[Directions for this task] When copying the records below, keep every word as it is and drop the images.

[Input]
****

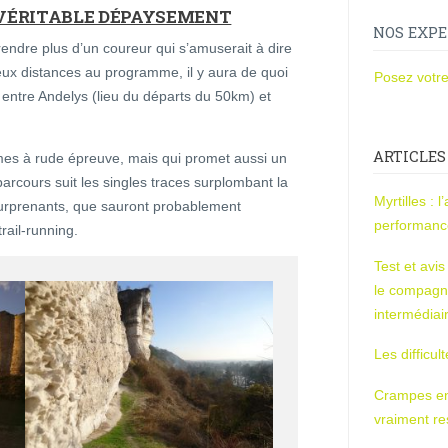
 VÉRITABLE DÉPAYSEMENT
NOS EXPE
rendre plus d’un coureur qui s’amuserait à dire
ux distances au programme, il y aura de quoi
Posez votre
, entre Andelys (lieu du départs du 50km) et
ARTICLES
mes à rude épreuve, mais qui promet aussi un
arcours suit les singles traces surplombant la
Myrtilles : 
 surprenants, que sauront probablement
performan
rail-running.
Test et avi
le compagn
intermédiai
Les difficul
Crampes en u
vraiment r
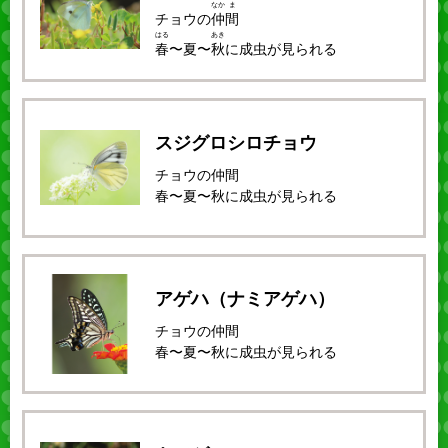
なか
ま
チョウの
仲
間
はる
あき
春
〜夏〜
秋
に成虫が見られる
スジグロシロチョウ
チョウの仲間
春〜夏〜秋に成虫が見られる
アゲハ（ナミアゲハ）
チョウの仲間
春〜夏〜秋に成虫が見られる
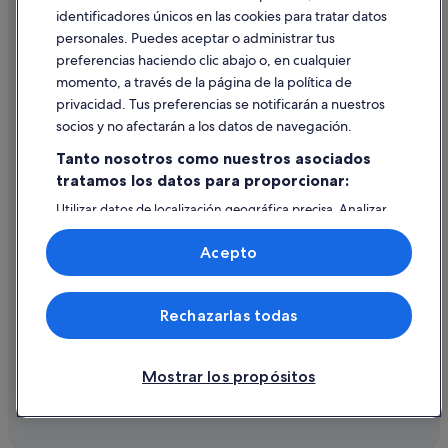
identificadores únicos en las cookies para tratar datos
Ayuda
personales. Puedes aceptar o administrar tus
Ayuda
preferencias haciendo clic abajo o, en cualquier
momento, a través de la página de la política de
Cancelar un vuelo
privacidad. Tus preferencias se notificarán a nuestros
Cancelar una reserva de hotel o de un alquiler vacacional
socios y no afectarán a los datos de navegación.
Plazos de reembolso
Tanto nosotros como nuestros asociados
tratamos los datos para proporcionar:
Utilizar un cupón de Expedia
Utilizar datos de localización geográfica precisa. Analizar
Documentos para viajes internacionales
activamente las características del dispositivo para su
identificación. Almacenar la información en un dispositivo
Acepto
y/o acceder a ella. Publicidad y contenido personalizados,
medición de publicidad y contenido, investigación de
audiencia y desarrollo de servicios.
© 2026 Expedia, Inc., una empresa de Expedia Group. Todos los
Rechazarlas todas
Lista de asociados (proveedores)
derechos reservados. Expedia y el logotipo de Expedia son marcas
comerciales o marcas comerciales registradas de Expedia, Inc.
Vacationspot, S.L., Agencia de Viajes, I-AV-0000631.3.
Mostrar los propósitos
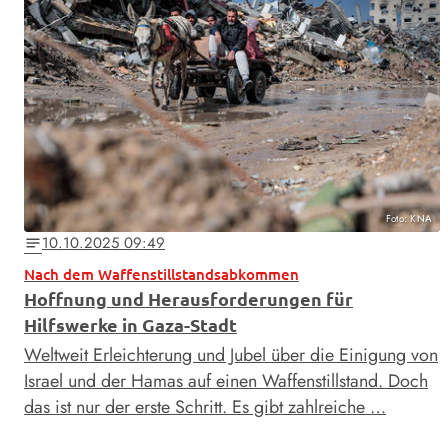
Foto: KNA
10.10.2025 09:49
notes
Nach dem Waffenstillstandsabkommen
Hoffnung und Herausforderungen für
Hilfswerke in Gaza-Stadt
Weltweit Erleichterung und Jubel über die Einigung von
Israel und der Hamas auf einen Waffenstillstand. Doch
das ist nur der erste Schritt. Es gibt zahlreiche …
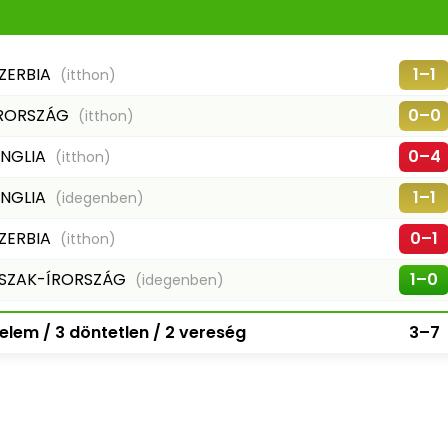
ZERBIA
1–1
(itthon)
RORSZÁG
0–0
(itthon)
NGLIA
0–4
(itthon)
NGLIA
1–1
(idegenben)
ZERBIA
0–1
(itthon)
SZAK-ÍRORSZÁG
1–0
(idegenben)
elem / 3 döntetlen / 2 vereség
3–7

****

[Finished exercise]
 VÉRITABLE DÉPAYSEMENT
NOS EXPE
rendre plus d’un coureur qui s’amuserait à dire
ux distances au programme, il y aura de quoi
Posez votre
, entre Andelys (lieu du départs du 50km) et
ARTICLES
mes à rude épreuve, mais qui promet aussi un
arcours suit les singles traces surplombant la
Myrtilles : 
 surprenants, que sauront probablement
performan
rail-running.
Test et avi
le compagn
intermédiai
Les difficul
Crampes en u
vraiment r
なか
ま
チョウの
仲
間
はる
あき
春
〜夏〜
秋
に成虫が見られる
スジグロシロチョウ
チョウの仲間
春〜夏〜秋に成虫が見られる
アゲハ（ナミアゲハ）
チョウの仲間
春〜夏〜秋に成虫が見られる
identificadores únicos en las cookies para tratar datos
Ayuda
personales. Puedes aceptar o administrar tus
Ayuda
preferencias haciendo clic abajo o, en cualquier
momento, a través de la página de la política de
Cancelar un vuelo
privacidad. Tus preferencias se notificarán a nuestros
Cancelar una reserva de hotel o de un alquiler vacacional
socios y no afectarán a los datos de navegación.
Plazos de reembolso
Tanto nosotros como nuestros asociados
tratamos los datos para proporcionar:
Utilizar un cupón de Expedia
Utilizar datos de localización geográfica precisa. Analizar
Documentos para viajes internacionales
activamente las características del dispositivo para su
identificación. Almacenar la información en un dispositivo
Acepto
y/o acceder a ella. Publicidad y contenido personalizados,
medición de publicidad y contenido, investigación de
audiencia y desarrollo de servicios.
© 2026 Expedia, Inc., una empresa de Expedia Group. Todos los
Rechazarlas todas
Lista de asociados (proveedores)
derechos reservados. Expedia y el logotipo de Expedia son marcas
comerciales o marcas comerciales registradas de Expedia, Inc.
Vacationspot, S.L., Agencia de Viajes, I-AV-0000631.3.
Mostrar los propósitos
Foto: KNA
10.10.2025 09:49
notes
Nach dem Waffenstillstandsabkommen
Hoffnung und Herausforderungen für
Hilfswerke in Gaza-Stadt
Weltweit Erleichterung und Jubel über die Einigung von
Israel und der Hamas auf einen Waffenstillstand. Doch
das ist nur der erste Schritt. Es gibt zahlreiche …
ZERBIA
1–1
(itthon)
RORSZÁG
0–0
(itthon)
NGLIA
0–4
(itthon)
NGLIA
1–1
(idegenben)
ZERBIA
0–1
(itthon)
SZAK-ÍRORSZÁG
1–0
(idegenben)
elem / 3 döntetlen / 2 vereség
3–7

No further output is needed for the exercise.